A Birth Parent’s Guide to Surviving the Holidays

“I hate the fact that I can only see him during Christmas at an agency party. I hate the fact that I can’t watch him open his presents on Christmas morning. I hate the fact that he’s not here. I just miss him so much.” – Annie at BirthMom Buds 

Because the holiday season is all about celebrating love and family, it can be a very difficult time for birth parents. If you placed your child recently and your grief is still fresh, your adopted child’s absence at the Thanksgiving table or on Christmas Eve may feel practically unbearable. If you placed many years ago, the intensity of that pain has probably subsided, but that doesn’t mean you won’t think about your child or wonder what this season might have been like if you’d made a different choice.

Below are some suggestions for taking care of yourself if you’re having difficulty finding the joy in this holiday season.

Reach out for support.

It’s okay to feel like you can’t handle this time of year on your own – you don’t have to. No one can take the place of your child, but that doesn’t mean other people can’t support you. Reach out to the people who have listened and been kind to you in the past, whether they’re family members, friends, social workers, or counselors. Many organizations have support groups over the holidays for people experiencing grief, so e-mail us if you’d like a referral. We can also set you up to talk with another birth mother if you think that would be helpful.
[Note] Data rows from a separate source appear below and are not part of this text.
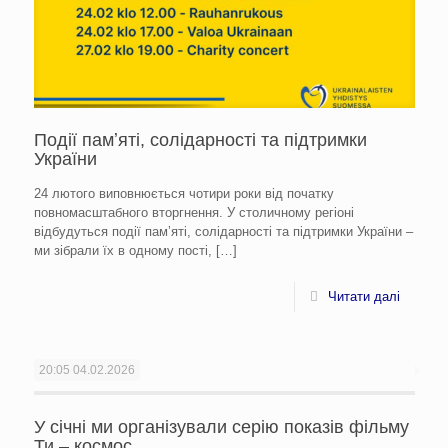
Події памʼяті, солідарності та підтримки
України
24 лютого виповнюється чотири роки від початку
повномасштабного вторгнення. У столичному регіоні
відбудуться події памʼяті, солідарності та підтримки України –
ми зібрали їх в одному пості,
[…]
Читати далі
20:05
04.02.2026
У січні ми організували серію показів фільму
Ти – космос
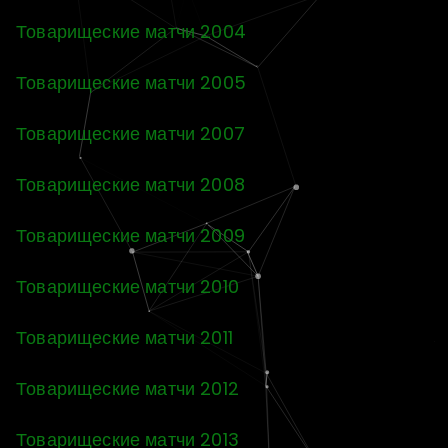
Товарищеские матчи 2004
Товарищеские матчи 2005
Товарищеские матчи 2007
Товарищеские матчи 2008
Товарищеские матчи 2009
Товарищеские матчи 2010
Товарищеские матчи 2011
Товарищеские матчи 2012
Товарищеские матчи 2013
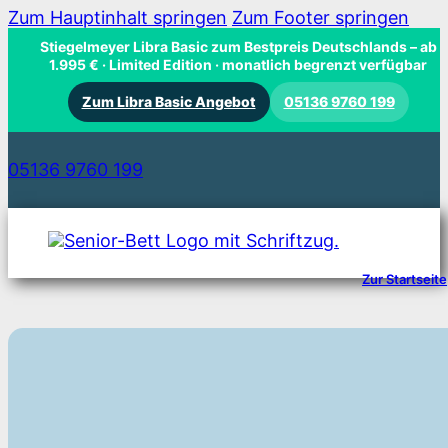
Zum Hauptinhalt springen
Zum Footer springen
Stiegelmeyer Libra Basic zum Bestpreis Deutschlands
– ab
1.995 € · Limited Edition · monatlich begrenzt verfügbar
Zum Libra Basic Angebot
05136 9760 199
05136 9760 199
Zur Startseite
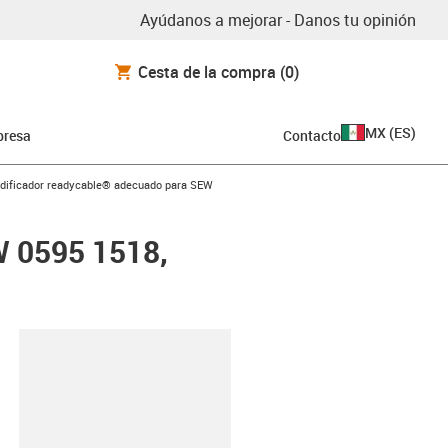
Ayúdanos a mejorar - Danos tu opinión
Cesta de la compra
(0)
MX
(
ES
)
resa
Contacto
arrow-right
odificador readycable® adecuado para SEW
W 0595 1518,
y-clipboard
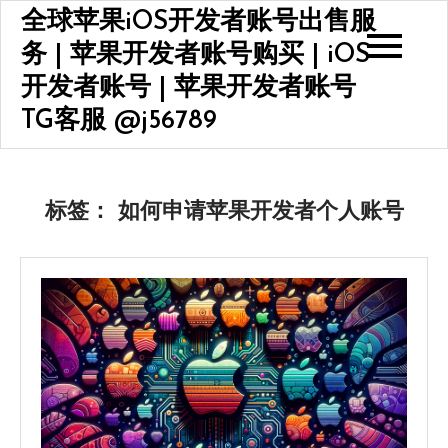
Skip
全球苹果iOS开发者账号出售服
to
务 | 苹果开发者账号购买 | iOS
content
开发者账号 | 苹果开发者账号
TG客服 @j56789
标签：
如何申请苹果开发者个人账号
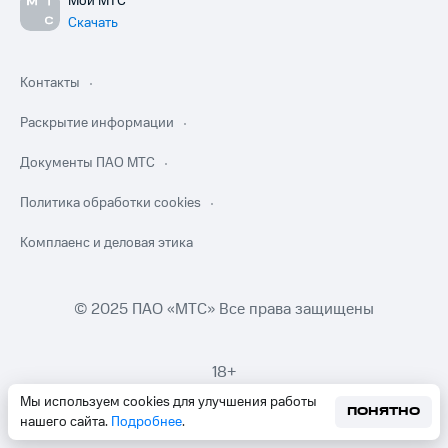
Мой МТС
Скачать
Контакты
Раскрытие информации
Документы ПАО МТС
Политика обработки cookies
Комплаенс и деловая этика
© 2025 ПАО «МТС» Все права защищены
18+
Мы используем cookies для улучшения работы
ПОНЯТНО
нашего сайта.
Подробнее
.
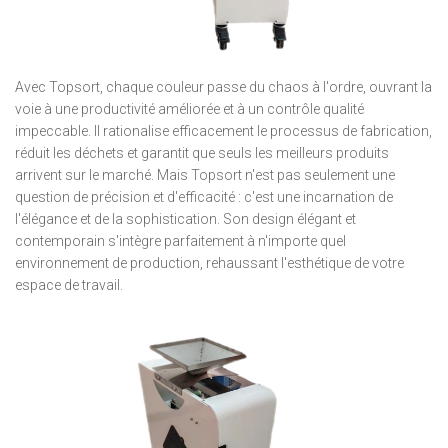
Avec Topsort, chaque couleur passe du chaos à l'ordre, ouvrant la
voie à une productivité améliorée et à un contrôle qualité
impeccable. Il rationalise efficacement le processus de fabrication,
réduit les déchets et garantit que seuls les meilleurs produits
arrivent sur le marché. Mais Topsort n'est pas seulement une
question de précision et d'efficacité : c'est une incarnation de
l'élégance et de la sophistication. Son design élégant et
contemporain s'intègre parfaitement à n'importe quel
environnement de production, rehaussant l'esthétique de votre
espace de travail.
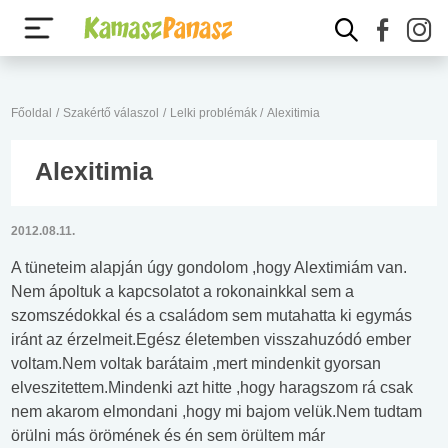
Főoldal
/
Szakértő válaszol
/
Lelki problémák
/
Alexitimia
Alexitimia
2012.08.11.
A tüneteim alapján úgy gondolom ,hogy Alextimiám van.
Nem ápoltuk a kapcsolatot a rokonainkkal sem a
szomszédokkal és a családom sem mutahatta ki egymás
iránt az érzelmeit.Egész életemben visszahuzódó ember
voltam.Nem voltak barátaim ,mert mindenkit gyorsan
elveszitettem.Mindenki azt hitte ,hogy haragszom rá csak
nem akarom elmondani ,hogy mi bajom velük.Nem tudtam
örülni más örömének és én sem örültem már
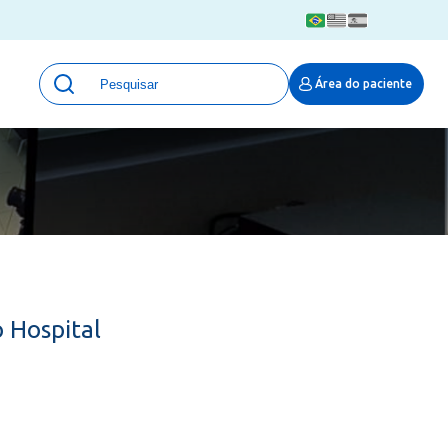
Unidades
Área do paciente
Qualidade e Segurança em saúde
 Moinhos
Eventos
Portal Pesquisa
Programa de Qualidade em Pesquisa
(ProQuali)
PROPESQ
PROADI-SUS
Centro de Pesquisa Clínica
 Hospital
MOVE ARO
Pesquisa Hospital Moinhos de Vento
Núcleo de Apoio à Pesquisa (NAP)
Pronto Atendimento Digital
Área Protegida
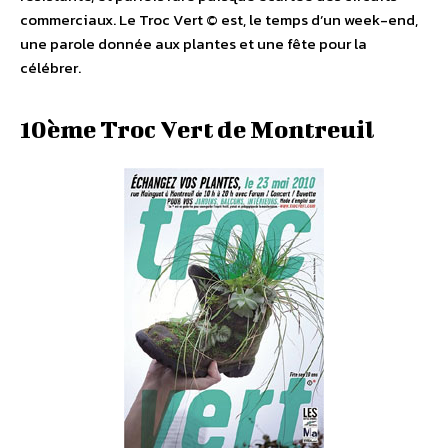
commerciaux. Le Troc Vert © est, le temps d’un week-end,
une parole donnée aux plantes et une fête pour la
célébrer.
10ème Troc Vert de Montreuil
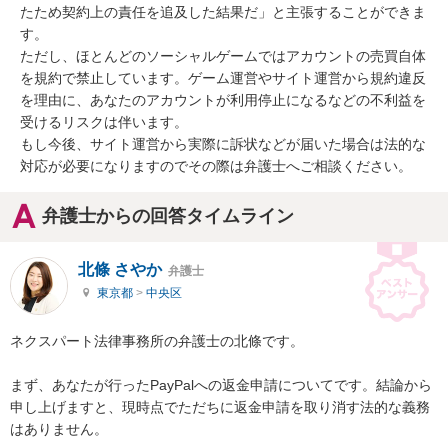
たため契約上の責任を追及した結果だ」と主張することができま
す。

ただし、ほとんどのソーシャルゲームではアカウントの売買自体
を規約で禁止しています。ゲーム運営やサイト運営から規約違反
を理由に、あなたのアカウントが利用停止になるなどの不利益を
受けるリスクは伴います。

もし今後、サイト運営から実際に訴状などが届いた場合は法的な
対応が必要になりますのでその際は弁護士へご相談ください。
弁護士からの回答タイムライン
北條 さやか
弁護士
東京都
>
中央区
ネクスパート法律事務所の弁護士の北條です。

まず、あなたが行ったPayPalへの返金申請についてです。結論から
申し上げますと、現時点でただちに返金申請を取り消す法的な義務
はありません。
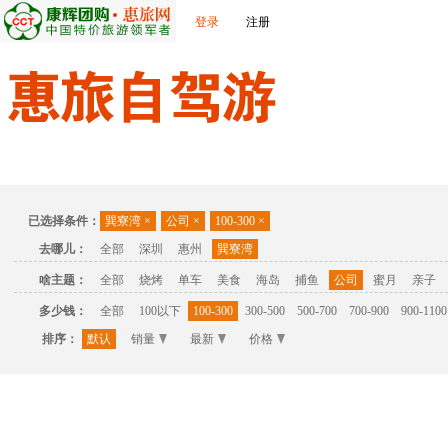
登录
注册
首页
温泉
主题公园
休闲度假
联系我们
已选择条件：
巽寮湾
×
公司
×
100-300
×
去哪儿：
全部
深圳
惠州
巽寮湾
啥主题：
全部
烧烤
单车
美食
海岛
捕鱼
公司
蜜月
亲子
多少钱：
全部
100以下
100-300
300-500
500-700
700-900
900-1100
排序：
默认
销量
最新
价格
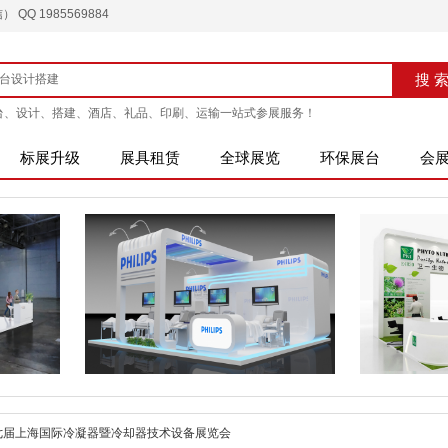
QQ 1985569884
搜索
搜 
台、设计、搭建、酒店、礼品、印刷、运输一站式参展服务！
标展升级
展具租赁
全球展览
环保展台
会
第七届上海国际冷凝器暨冷却器技术设备展览会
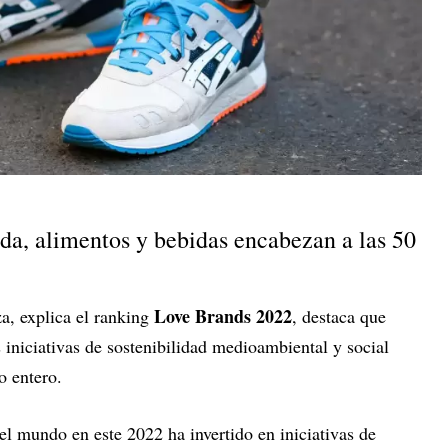
da, alimentos y bebidas encabezan a las 50
Love Brands 2022
za, explica el ranking
, destaca que
iniciativas de sostenibilidad medioambiental y social
o entero.
el mundo en este 2022 ha invertido en iniciativas de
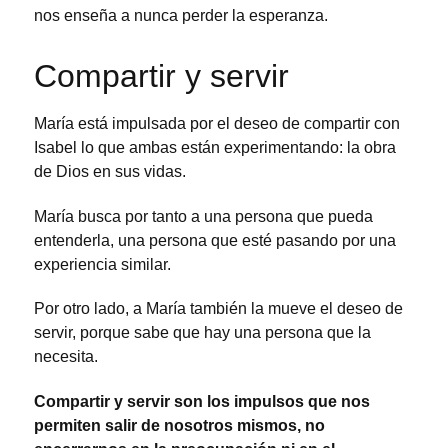
nos enseña a nunca perder la esperanza.
Compartir y servir
María está impulsada por el deseo de compartir con
Isabel lo que ambas están experimentando: la obra
de Dios en sus vidas.
María busca por tanto a una persona que pueda
entenderla, una persona que esté pasando por una
experiencia similar.
Por otro lado, a María también la mueve el deseo de
servir, porque sabe que hay una persona que la
necesita.
Compartir y servir son los impulsos que nos
permiten salir de nosotros mismos, no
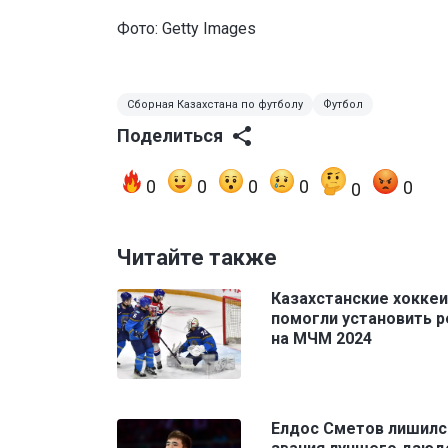
Фото:
Getty Images
Сборная Казахстана по футболу
Футбол
Поделиться
0
0
0
0
0
0
Читайте также
Казахстанские хокке
помогли установить 
на МЧМ 2024
Елдос Сметов лишилс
Give to others …. but prioritize YOU.

Your family may have a specific tradition or idea about how the holidays should be spent, and that’s great if those plans make you feel comforted and loved. But if they don’t– if, for example, your family was not supportive of your adoption plan, and thinking about spending lots of extra time with them around the Christmas tree stresses you out – then you may need to decide beforehand just how much time you want to spend with other people and how to balance your needs with theirs. Setting boundaries with people takes a lot of reflection and strength, and it may mean starting some new traditions instead of sticking to old ones. Remember, your health and well-being are important and deserve to be your top priority.

Start a new tradition.

Find a way to incorporate your child into your personal celebrations. Light a candle for them, make a special ornament to hang on the tree, or do something as simple as decorating with their favorite color. If you have an open adoption, write your child a holiday card or make them a gift to send in the mail; if you’re parenting other children, they can draw pictures to include in the package, too. Even if you are not in touch with your adopted child, you may find it comforting to write to them anyway, even if the letter never actually gets mailed.

Be thankful – or don’t.

Expressing sadness doesn’t make you ungrateful. In the same way that it’s possible to miss your child while also believing adoption was the best decision, it’s also possible to feel upset over the holidays while also giving thanks for what you and your child both have. And if you’re feeling too depressed or angry to give thanks, that’s okay, too! Your emotions are valid; there is no “wrong way” to feel. If you’re yearning for a little cheering up, volunteering can be a great way to help others, feel good about yourself, and remember how much you have to be thankful for.

The holidays may always be a little bittersweet for you as a birth parent, but they will become easier over the years. What will you do to take care of yourself and to celebrate this holiday season?